Please consider by comparison Louisiana's pathetic attempt to copy Texas' successful "Don't Mess with Texas" anti-pollution campaign. Our version is "Don't Trash Louisiana." Besides the standard issue of Lousyana copying Texas to her detriment, the problem is that when someone trashes something or something, they've already succeeded! You can mess with (either literally or metaphorically) someone prior to being on the receiving end of an (either literal or metaphorical) ass-whooping, but if you've trashed someone, they are on the receiving end of it. "Don't Trash Louisiana" only makes sense as the plea of a people who have already been comprehensively trashed, in this case by resource extraction and refining companies, most of which truck their untaxed profits out of state to their corporate headquarters in Texas.
Keep Austin Weird is in the liminal space between Don't Mess With Texas and Don't Trash Louisiana. If being Weird were as simple as Truckin' then one actually could, in fact, Keep On doing it even in light of harassing bumper stickers. At least prior to the onslaught of autonomous vehicles (predicted to lead to two to three million unemployed truckers and cab drivers) all you have to do is just on your own continue Truckin', no matter the bumper sticker. But a city's weirdness? This is a collective issue, not something that isolated individuals in their cars have any power to do anything about.

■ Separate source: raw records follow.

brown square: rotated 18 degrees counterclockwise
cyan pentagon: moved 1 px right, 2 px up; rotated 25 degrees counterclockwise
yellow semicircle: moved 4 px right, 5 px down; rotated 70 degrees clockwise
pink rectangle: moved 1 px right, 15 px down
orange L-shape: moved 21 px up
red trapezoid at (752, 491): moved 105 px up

I could go on about how the bumper sticker is analogous to my friends and spouse who yell at me when I forget to recycle, but at this point my footnote kvetching and moaning is in danger of becoming longer than the post to which it is attached.** And it's not too unreasonable to assume that nature knows what it's doing when it makes pilot fish smaller than sharks.
**The very first time I found myself on the other side of the table job-interviewise I confronted a candidate whose Ph.D thesis on the phenomenology of walking was written entirely in footnotes. Get it? Har. Har. Har. Har. Walking! Feet! Footnotes!

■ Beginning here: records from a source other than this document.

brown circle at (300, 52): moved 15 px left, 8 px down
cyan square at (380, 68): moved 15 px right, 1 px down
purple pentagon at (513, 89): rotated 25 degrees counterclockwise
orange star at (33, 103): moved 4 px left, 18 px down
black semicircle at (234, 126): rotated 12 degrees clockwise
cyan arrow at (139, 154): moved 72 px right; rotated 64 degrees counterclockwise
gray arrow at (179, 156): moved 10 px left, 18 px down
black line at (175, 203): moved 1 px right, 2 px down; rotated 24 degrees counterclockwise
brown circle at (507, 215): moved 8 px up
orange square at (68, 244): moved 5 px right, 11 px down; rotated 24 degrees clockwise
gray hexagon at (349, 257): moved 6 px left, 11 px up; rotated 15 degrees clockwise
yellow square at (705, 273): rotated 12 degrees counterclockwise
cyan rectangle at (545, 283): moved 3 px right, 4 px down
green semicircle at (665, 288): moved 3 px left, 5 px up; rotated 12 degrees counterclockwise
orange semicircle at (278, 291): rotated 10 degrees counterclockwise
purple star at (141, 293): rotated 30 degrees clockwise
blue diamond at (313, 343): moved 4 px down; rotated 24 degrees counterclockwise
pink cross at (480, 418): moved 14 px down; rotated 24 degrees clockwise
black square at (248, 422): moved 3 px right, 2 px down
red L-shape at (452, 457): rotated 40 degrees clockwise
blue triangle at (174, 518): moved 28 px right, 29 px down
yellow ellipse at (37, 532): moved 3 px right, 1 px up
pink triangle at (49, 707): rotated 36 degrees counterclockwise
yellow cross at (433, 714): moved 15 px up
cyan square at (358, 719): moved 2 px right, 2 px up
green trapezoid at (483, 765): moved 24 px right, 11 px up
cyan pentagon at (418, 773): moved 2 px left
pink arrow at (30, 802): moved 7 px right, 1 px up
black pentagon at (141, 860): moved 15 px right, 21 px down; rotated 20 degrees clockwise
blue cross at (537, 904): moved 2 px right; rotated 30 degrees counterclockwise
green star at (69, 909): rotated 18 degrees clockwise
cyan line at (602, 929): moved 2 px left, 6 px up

The phenomenology of walking guy didn't get the job. I don't remember his name and I can't find the dissertation in google. At the time I thought the whole conceit was the height of foolishness, and now I'm terrified that it was a work of genius on the level of Nabakov's similarly structured, albeit not punny, Pale Fire.
Fifteen years ago I'd read neither Nabakov nor phenomenology. What the hell could I have possibly known?
The same round of interviews involved another guy with a dissertation on virtue ethics who, in response to my question, laughingly admitted he'd never read MacIntyre's After Virtue. That day he won the David Lodge Humiliation game olympics but not the job. He cornered me at the "smoker" that night and made all sorts of self-deprecatory remarks about his interview in that way that basically sympathetic people who unintentionally fish for compliments do. I already knew he wasn't going to get a callback but couldn't say anything. Goddammit. Poor kid.
***Not quite the same kind. Proper names for events are more likely to be confused with names for events of that type. One can imagine a weird thing where people go on ski trips to get baptized by immersion. This would be along the lines of Birthright Israel, but instead to Sugar Mountain North Carolina.
How old were you for your baptism ski trip?
Forty six! Can you believe it? I used to drink two bottles of wine a night, praise Jesus!